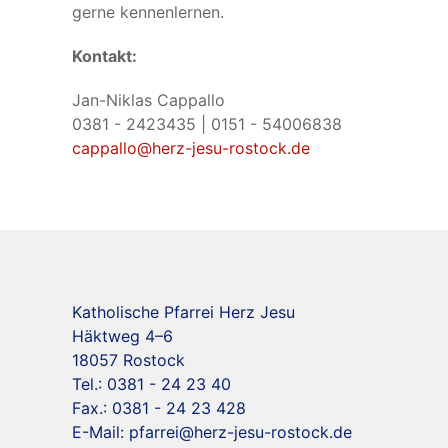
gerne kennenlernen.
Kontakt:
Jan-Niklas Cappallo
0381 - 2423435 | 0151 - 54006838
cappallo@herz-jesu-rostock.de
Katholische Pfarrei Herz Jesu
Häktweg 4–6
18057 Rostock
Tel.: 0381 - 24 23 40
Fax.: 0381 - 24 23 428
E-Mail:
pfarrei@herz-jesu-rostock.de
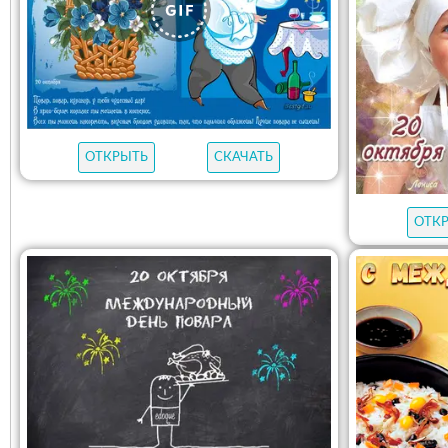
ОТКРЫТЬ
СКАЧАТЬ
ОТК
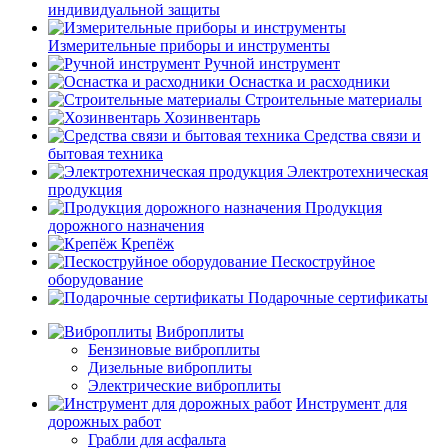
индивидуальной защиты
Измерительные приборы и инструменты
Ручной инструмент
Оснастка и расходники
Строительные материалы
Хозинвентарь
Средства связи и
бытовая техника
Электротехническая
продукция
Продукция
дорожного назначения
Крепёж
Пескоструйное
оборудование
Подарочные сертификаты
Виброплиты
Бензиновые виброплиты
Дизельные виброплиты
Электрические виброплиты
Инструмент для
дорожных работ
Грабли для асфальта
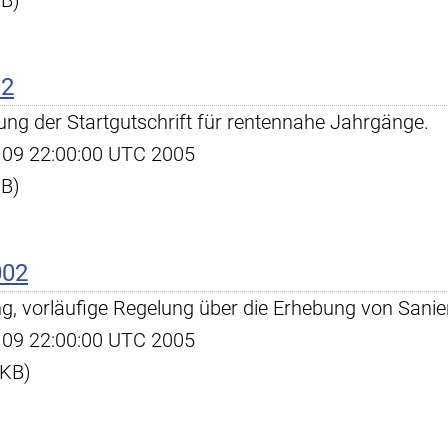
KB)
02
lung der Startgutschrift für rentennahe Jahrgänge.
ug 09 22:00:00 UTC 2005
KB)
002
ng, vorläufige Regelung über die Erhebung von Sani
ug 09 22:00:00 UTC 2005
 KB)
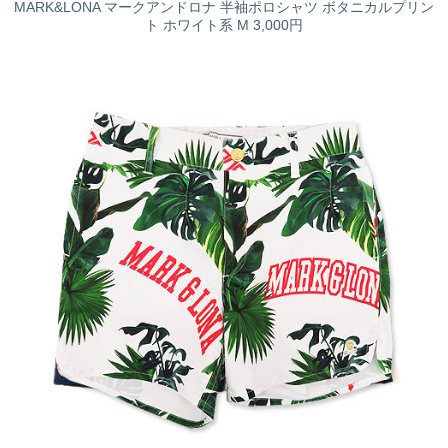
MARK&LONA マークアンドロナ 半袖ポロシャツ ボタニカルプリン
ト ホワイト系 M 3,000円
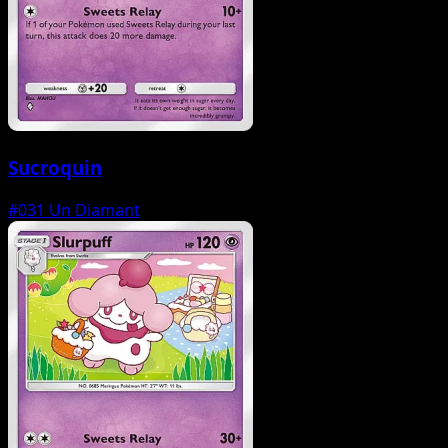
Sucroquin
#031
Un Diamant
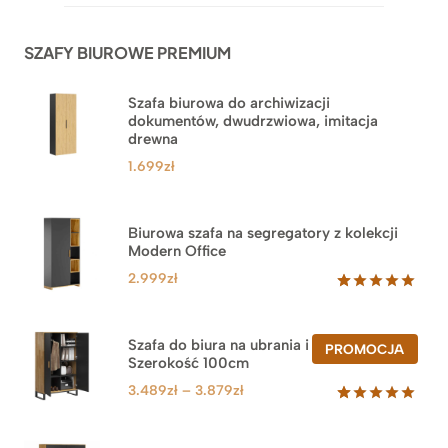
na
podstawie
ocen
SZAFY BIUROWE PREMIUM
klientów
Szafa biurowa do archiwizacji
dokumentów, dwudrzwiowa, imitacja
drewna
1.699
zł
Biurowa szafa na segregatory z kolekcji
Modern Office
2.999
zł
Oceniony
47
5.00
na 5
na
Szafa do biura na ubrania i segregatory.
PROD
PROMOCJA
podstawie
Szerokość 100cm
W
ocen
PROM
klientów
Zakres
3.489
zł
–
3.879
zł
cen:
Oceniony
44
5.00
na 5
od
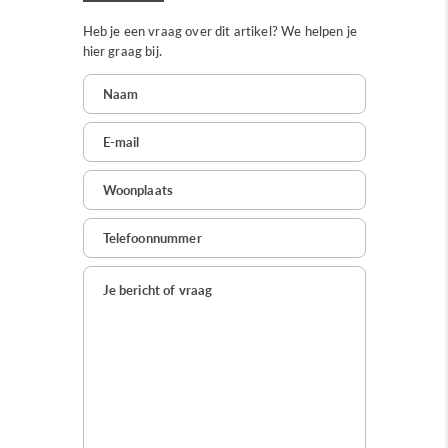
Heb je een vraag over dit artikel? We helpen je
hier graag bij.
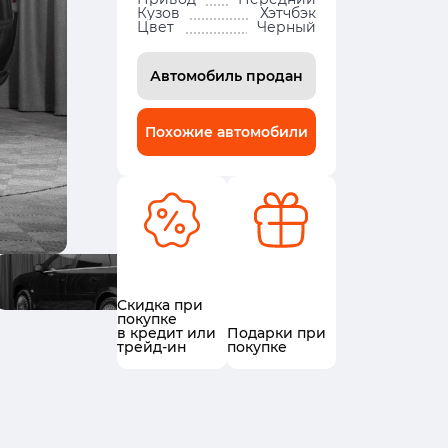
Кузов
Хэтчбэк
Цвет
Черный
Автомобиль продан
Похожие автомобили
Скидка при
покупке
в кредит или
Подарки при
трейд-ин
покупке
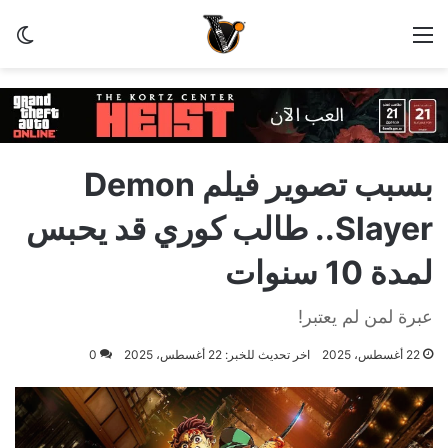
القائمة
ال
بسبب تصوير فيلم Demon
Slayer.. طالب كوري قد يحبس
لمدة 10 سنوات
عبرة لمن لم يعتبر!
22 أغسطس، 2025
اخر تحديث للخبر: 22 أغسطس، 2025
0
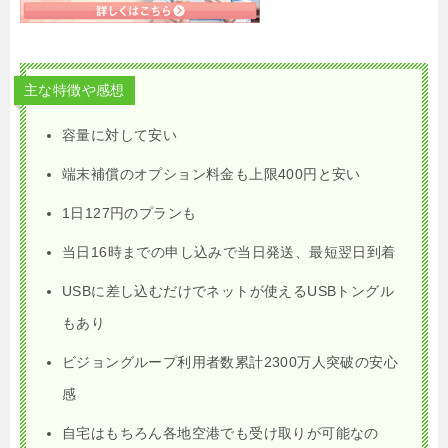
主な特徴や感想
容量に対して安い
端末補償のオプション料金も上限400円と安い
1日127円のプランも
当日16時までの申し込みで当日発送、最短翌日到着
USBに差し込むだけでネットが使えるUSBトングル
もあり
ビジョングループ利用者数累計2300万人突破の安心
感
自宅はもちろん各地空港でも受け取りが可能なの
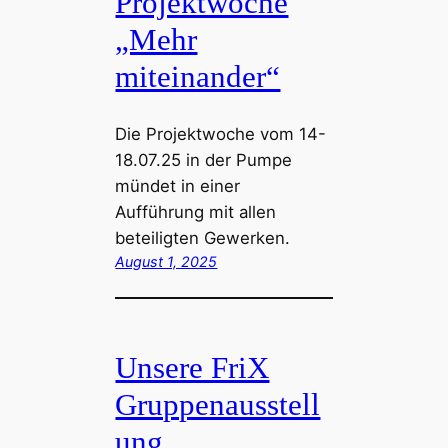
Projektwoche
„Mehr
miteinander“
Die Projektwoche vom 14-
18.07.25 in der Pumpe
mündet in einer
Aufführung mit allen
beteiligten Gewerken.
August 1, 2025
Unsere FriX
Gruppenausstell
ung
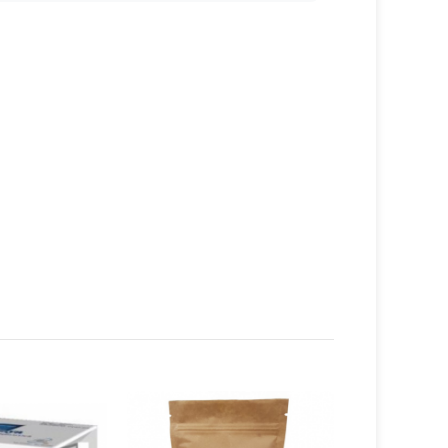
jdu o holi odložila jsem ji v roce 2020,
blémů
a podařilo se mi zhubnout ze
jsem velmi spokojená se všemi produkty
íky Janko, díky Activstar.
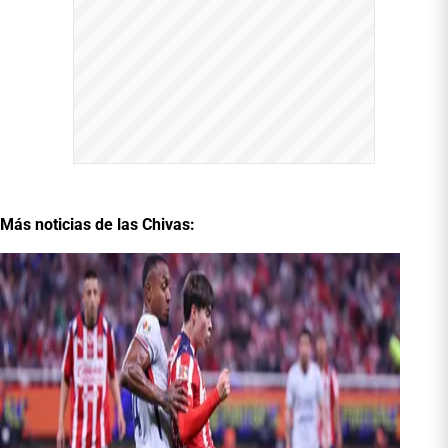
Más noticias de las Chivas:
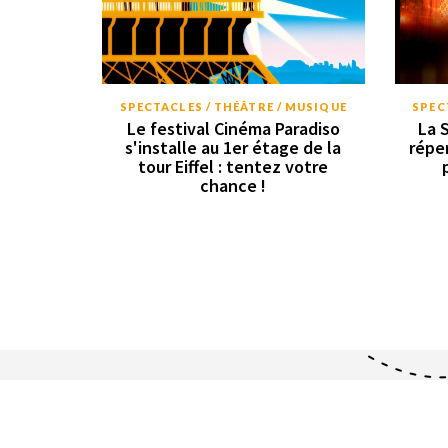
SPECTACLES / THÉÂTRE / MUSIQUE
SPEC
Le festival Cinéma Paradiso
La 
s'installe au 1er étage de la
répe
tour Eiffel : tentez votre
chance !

═══

What is needed: Repeat the listing exactly; do not print any picture.

Finished exercise:
gerne kennenlernen.
Kontakt:
Jan-Niklas Cappallo
0381 - 2423435 | 0151 - 54006838
cappallo@herz-jesu-rostock.de
Katholische Pfarrei Herz Jesu
Häktweg 4–6
18057 Rostock
Tel.: 0381 - 24 23 40
Fax.: 0381 - 24 23 428
E-Mail:
pfarrei@herz-jesu-rostock.de
ОТКРЫТЬ
СКАЧАТЬ
ОТК
индивидуальной защиты
Измерительные приборы и инструменты
Ручной инструмент
Оснастка и расходники
Строительные материалы
Хозинвентарь
Средства связи и
бытовая техника
Электротехническая
продукция
Продукция
дорожного назначения
Крепёж
Пескоструйное
оборудование
Подарочные сертификаты
Виброплиты
Бензиновые виброплиты
Дизельные виброплиты
Электрические виброплиты
Инструмент для
дорожных работ
Грабли для асфальта
KB)
02
lung der Startgutschrift für rentennahe Jahrgänge.
ug 09 22:00:00 UTC 2005
KB)
002
ng, vorläufige Regelung über die Erhebung von Sani
ug 09 22:00:00 UTC 2005
 KB)
MARK&LONA マークアンドロナ 半袖ポロシャツ ボタニカルプリン
ト ホワイト系 M 3,000円
Sucroquin
#031
Un Diamant
na
podstawie
ocen
SZAFY BIUROWE PREMIUM
klientów
Szafa biurowa do archiwizacji
dokumentów, dwudrzwiowa, imitacja
drewna
1.699
zł
Biurowa szafa na segregatory z kolekcji
Modern Office
2.999
zł
Oceniony
47
5.00
na 5
na
Szafa do biura na ubrania i segregatory.
PROD
PROMOCJA
podstawie
Szerokość 100cm
W
ocen
PROM
klientów
Zakres
3.489
zł
–
3.879
zł
cen:
Oceniony
44
5.00
na 5
od
Heb je een vraag over dit artikel? We helpen je
hier graag bij.
Кузов
Хэтчбэк
Цвет
Черный
Автомобиль продан
Похожие автомобили
Скидка при
покупке
в кредит или
Подарки при
трейд-ин
покупке
القائمة
ال
بسبب تصوير فيلم Demon
Slayer.. طالب كوري قد يحبس
لمدة 10 سنوات
عبرة لمن لم يعتبر!
22 أغسطس، 2025
اخر تحديث للخبر: 22 أغسطس، 2025
0
主な特徴や感想
容量に対して安い
端末補償のオプション料金も上限400円と安い
1日127円のプランも
当日16時までの申し込みで当日発送、最短翌日到着
USBに差し込むだけでネットが使えるUSBトングル
もあり
ビジョングループ利用者数累計2300万人突破の安心
感
自宅はもちろん各地空港でも受け取りが可能なの
Projektwoche
„Mehr
miteinander“
Die Projektwoche vom 14-
18.07.25 in der Pumpe
mündet in einer
Aufführung mit allen
beteiligten Gewerken.
August 1, 2025
Unsere FriX
Gruppenausstell
ung
jdu o holi odložila jsem ji v roce 2020,
blémů
a podařilo se mi zhubnout ze
jsem velmi spokojená se všemi produkty
íky Janko, díky Activstar.
Más noticias de las Chivas:
SPECTACLES / THÉÂTRE / MUSIQUE
SPEC
Le festival Cinéma Paradiso
La 
s'installe au 1er étage de la
répe
tour Eiffel : tentez votre
chance !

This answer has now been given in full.